The People’s Bank of China (PBOC) added what it described as a “counter-cyclical factor” to its secret recipe for the yuan’s mid-point calculations from late May. The change was widely seen as a move to tamp down on speculation.
The PBOC said the change would make the exchange rate regime more transparent, more market-oriented and rule-based, but months later outsiders say their ability to forecast the currency’s moves has only diminished.
The yuan fell by around 6.5 percent against the surging dollar last year, but it has risen 4 percent this year - mostly since the introduction of the X-factor.
“Predicting the midpoint has become harder,” said Tommy Xie, an economist at OCBC Bank in Singapore. Xie said his forecasting models have been less accurate in the past three months, and he was “puzzled.”
The old yuan formula took into account the previous day’s official local closing price against the dollar and changes to the yuan’s value against three baskets of other currencies.
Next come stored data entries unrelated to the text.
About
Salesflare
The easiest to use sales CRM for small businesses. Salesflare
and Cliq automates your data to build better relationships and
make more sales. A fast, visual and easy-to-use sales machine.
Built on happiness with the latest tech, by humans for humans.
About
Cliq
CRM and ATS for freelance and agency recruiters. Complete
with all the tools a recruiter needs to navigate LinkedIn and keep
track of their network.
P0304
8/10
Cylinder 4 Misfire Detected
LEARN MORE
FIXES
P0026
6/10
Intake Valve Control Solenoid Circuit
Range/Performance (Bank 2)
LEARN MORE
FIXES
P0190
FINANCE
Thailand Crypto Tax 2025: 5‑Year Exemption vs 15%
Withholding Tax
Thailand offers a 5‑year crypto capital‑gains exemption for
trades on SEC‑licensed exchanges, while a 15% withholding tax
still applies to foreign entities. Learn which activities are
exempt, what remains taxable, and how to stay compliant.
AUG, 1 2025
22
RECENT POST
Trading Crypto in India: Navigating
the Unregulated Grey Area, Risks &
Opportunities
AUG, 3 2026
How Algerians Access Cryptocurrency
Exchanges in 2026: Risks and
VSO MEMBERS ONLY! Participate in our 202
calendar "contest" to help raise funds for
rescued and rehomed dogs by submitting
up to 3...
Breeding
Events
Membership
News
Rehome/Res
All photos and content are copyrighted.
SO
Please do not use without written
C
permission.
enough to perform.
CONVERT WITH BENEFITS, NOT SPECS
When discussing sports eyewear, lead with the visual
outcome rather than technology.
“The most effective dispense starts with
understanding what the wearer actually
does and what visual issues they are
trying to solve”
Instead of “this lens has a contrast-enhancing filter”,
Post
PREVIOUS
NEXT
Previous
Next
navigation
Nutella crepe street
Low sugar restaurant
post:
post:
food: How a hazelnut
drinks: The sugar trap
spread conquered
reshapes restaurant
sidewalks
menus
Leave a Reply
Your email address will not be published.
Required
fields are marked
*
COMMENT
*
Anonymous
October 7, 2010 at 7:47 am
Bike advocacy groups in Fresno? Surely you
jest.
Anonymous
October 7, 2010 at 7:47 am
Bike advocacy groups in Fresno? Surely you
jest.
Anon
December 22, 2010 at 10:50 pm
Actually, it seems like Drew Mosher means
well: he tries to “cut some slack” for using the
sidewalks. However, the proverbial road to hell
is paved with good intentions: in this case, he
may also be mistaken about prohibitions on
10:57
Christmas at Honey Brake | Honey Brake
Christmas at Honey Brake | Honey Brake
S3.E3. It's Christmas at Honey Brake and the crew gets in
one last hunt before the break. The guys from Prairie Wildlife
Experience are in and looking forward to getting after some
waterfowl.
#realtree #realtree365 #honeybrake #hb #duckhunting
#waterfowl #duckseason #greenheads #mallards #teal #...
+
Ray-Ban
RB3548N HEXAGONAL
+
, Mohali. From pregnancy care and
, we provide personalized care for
Traders and economists were able to approximate those baskets and calculate with some accuracy where the midpoint would be.
After a long silence, the PBOC tried to elaborate on the methodology change in its quarterly monetary policy report issued last Friday.
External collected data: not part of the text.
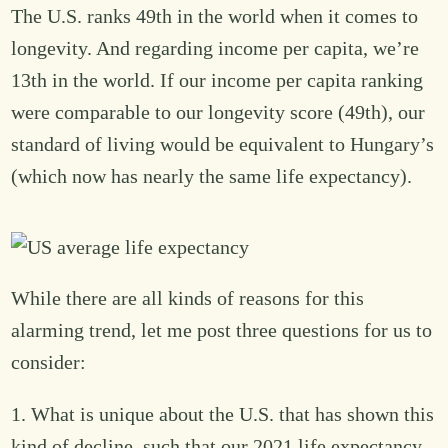
The U.S. ranks 49th in the world when it comes to
longevity. And regarding income per capita, we’re
13th in the world. If our income per capita ranking
were comparable to our longevity score (49th), our
standard of living would be equivalent to Hungary’s
(which now has nearly the same life expectancy).
While there are all kinds of reasons for this
alarming trend, let me post three questions for us to
consider:
1. What is unique about the U.S. that has shown this
kind of decline, such that our 2021 life expectancy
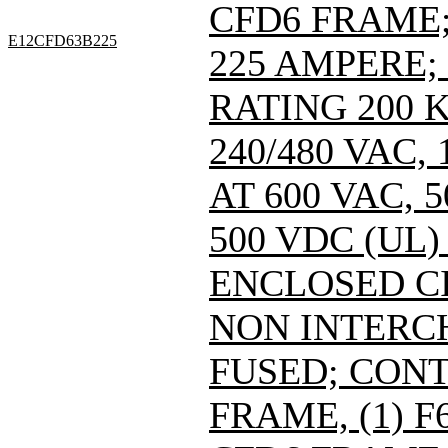
CFD6 FRAME; 
E12CFD63B225
225 AMPERE;
RATING 200 
240/480 VAC
AT 600 VAC,
500 VDC (UL)
ENCLOSED C
NON INTERC
FUSED; CONT
FRAME, (1) 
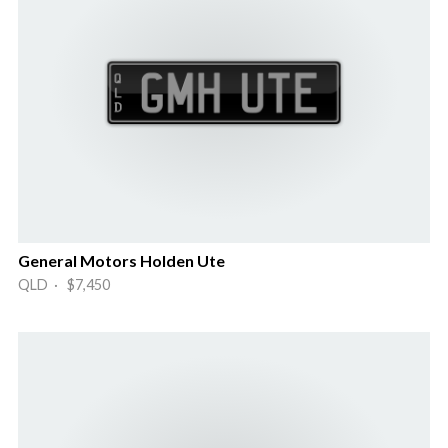
General Motors Holden Ute
QLD · $7,450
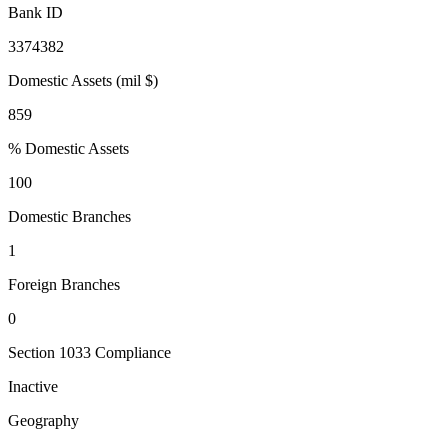
Bank ID
3374382
Domestic Assets (mil $)
859
% Domestic Assets
100
Domestic Branches
1
Foreign Branches
0
Section 1033 Compliance
Inactive
Geography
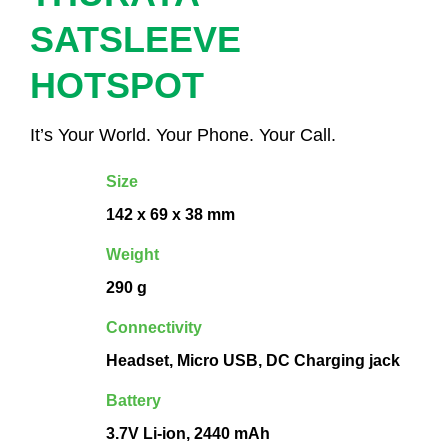
SATSLEEVE
HOTSPOT
It’s Your World. Your Phone. Your Call.
Size
142 x 69 x 38 mm
Weight
290 g
Connectivity
Headset, Micro USB, DC Charging jack
Battery
3.7V Li-ion, 2440 mAh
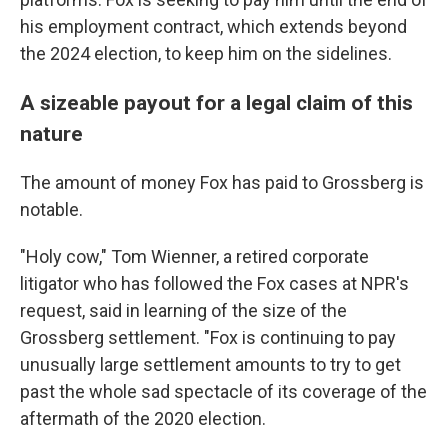
his employment contract, which extends beyond
the 2024 election, to keep him on the sidelines.
A sizeable payout for a legal claim of this
nature
The amount of money Fox has paid to Grossberg is
notable.
"Holy cow," Tom Wienner, a retired corporate
litigator who has followed the Fox cases at NPR's
request, said in learning of the size of the
Grossberg settlement. "Fox is continuing to pay
unusually large settlement amounts to try to get
past the whole sad spectacle of its coverage of the
aftermath of the 2020 election.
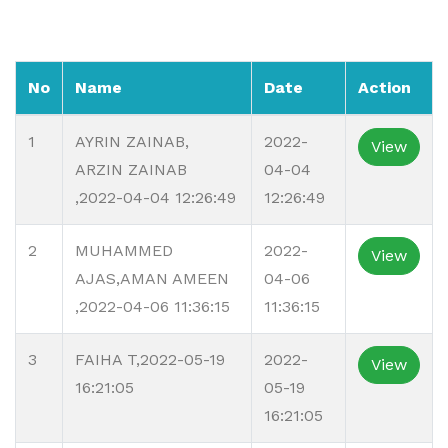
No
Name
Date
Action
1
AYRIN ZAINAB,
2022-
View
ARZIN ZAINAB
04-04
,2022-04-04 12:26:49
12:26:49
2
MUHAMMED
2022-
View
AJAS,AMAN AMEEN
04-06
,2022-04-06 11:36:15
11:36:15
3
FAIHA T,2022-05-19
2022-
View
16:21:05
05-19
16:21:05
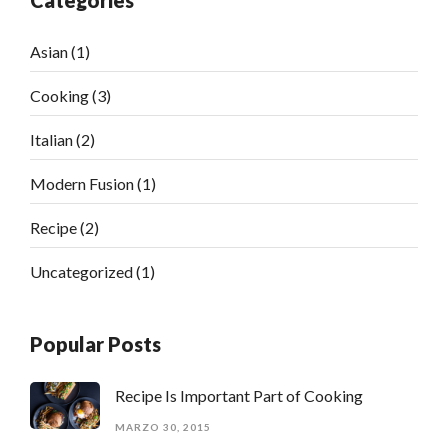
Categories
Asian
(1)
Cooking
(3)
Italian
(2)
Modern Fusion
(1)
Recipe
(2)
Uncategorized
(1)
Popular Posts
Recipe Is Important Part of Cooking
MARZO 30, 2015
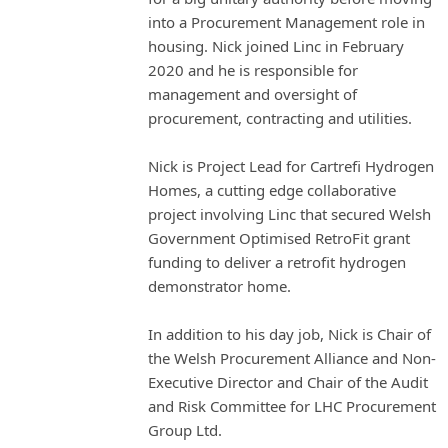
into a Procurement Management role in
housing. Nick joined Linc in February
2020 and he is responsible for
management and oversight of
procurement, contracting and utilities.
Nick is Project Lead for Cartrefi Hydrogen
Homes, a cutting edge collaborative
project involving Linc that secured Welsh
Government Optimised RetroFit grant
funding to deliver a retrofit hydrogen
demonstrator home.
In addition to his day job, Nick is Chair of
the Welsh Procurement Alliance and Non-
Executive Director and Chair of the Audit
and Risk Committee for LHC Procurement
Group Ltd.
The report said the 14 official banks that the PBOC gathers daily forecast contributions from in fact could each independently create their own counter-cyclical coefficient “based on macroeconomic fundamentals and forex market changes”.
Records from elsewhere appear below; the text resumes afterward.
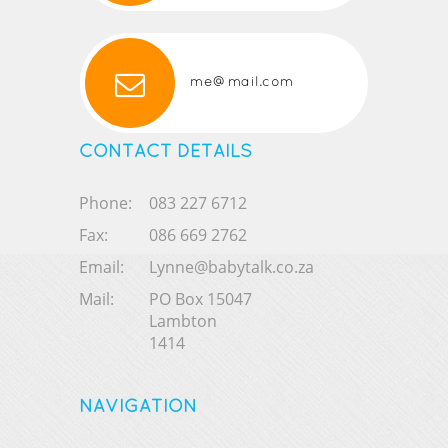
me@mail.com
CONTACT DETAILS
Phone:
083 227 6712
Fax:
086 669 2762
Email:
Lynne@babytalk.co.za
Mail:
PO Box 15047
Lambton
1414
NAVIGATION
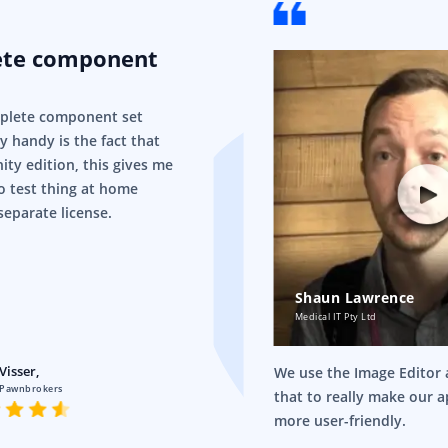
ete component
mplete component set
ry handy is the fact that
ity edition, this gives me
o test thing at home
separate license.
Shaun Lawrence
Medical IT Pty Ltd
Visser,
We use the Image Editor a
 Pawnbrokers
that to really make our 
more user-friendly.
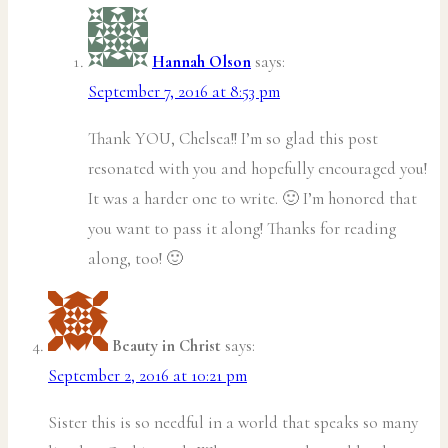
Hannah Olson
says:
September 7, 2016 at 8:53 pm
Thank YOU, Chelsea!! I’m so glad this post
resonated with you and hopefully encouraged you!
It was a harder one to write. 🙂 I’m honored that
you want to pass it along! Thanks for reading
along, too! 🙂
Beauty in Christ
says:
September 2, 2016 at 10:21 pm
Sister this is so needful in a world that speaks so many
Effectively, instead of one murky variable, there are now potentially 14. The report offered no explanation, nor did it say how the central bank weighs the contributions in determining the yuan’s midpoint.
Market participants were not impressed.
A Shanghai-based trader at a mid-sized Chinese bank said renewed opacity from the new fixing mechanism was “a throwback”.
“‘Mother Central Bank’ has gained more control over the fixing. Put another way: she still has the final say,” the trader said.
Another trader at a mid-sized Chinese bank in Shanghai said the “counter-cyclical factor” acted more as tool for the authorities to telegraph policy intention to the market.
“In terms of building a more transparent foreign exchange market as a long-term goal, it may not be a good tool. It sacrifices some transparency, and the factor has partly pushed the market-based reform backwards,” the second trader said.
Natixis bank said in a note on Friday that the X-factor “basically helps the PBOC regain further control on the RMB fixing... since the PBOC is the only actor to have full control over each of the reporting banks’ own midpoint estimations”.
If there is a silver lining, it may be that the “counter-cyclical factor” has diluted the often self-reinforcing expectations engendered by the old, more predictable model.
“The correlations between the yuan’s basket index and the dollar index was smashed,” Xie said.
The PBOC said the new mechanism better reflects economic fundamentals.
“Adding the counter-cyclical factor does not change the trend and direction of foreign exchange supply and demand, it only appropriately filters out the ‘herd effect’, but not operating against the market,” according to the report.
Economists and analysts said rather than simply reversing the yuan’s course from one direction to the opposite, the new factor has smashed consensus that the currency was on a one-way depreciation ride.
The resulting bounce in the yuan, along with tighter government curbs, has helped reduce pressure from capital outflows and staunched a rapid drain in the country’s foreign exchange reserves.
“We expect the RMB’s exchange rate will experience more two-way fluctuations than one-way appreciation going forward,” said economists at Citi.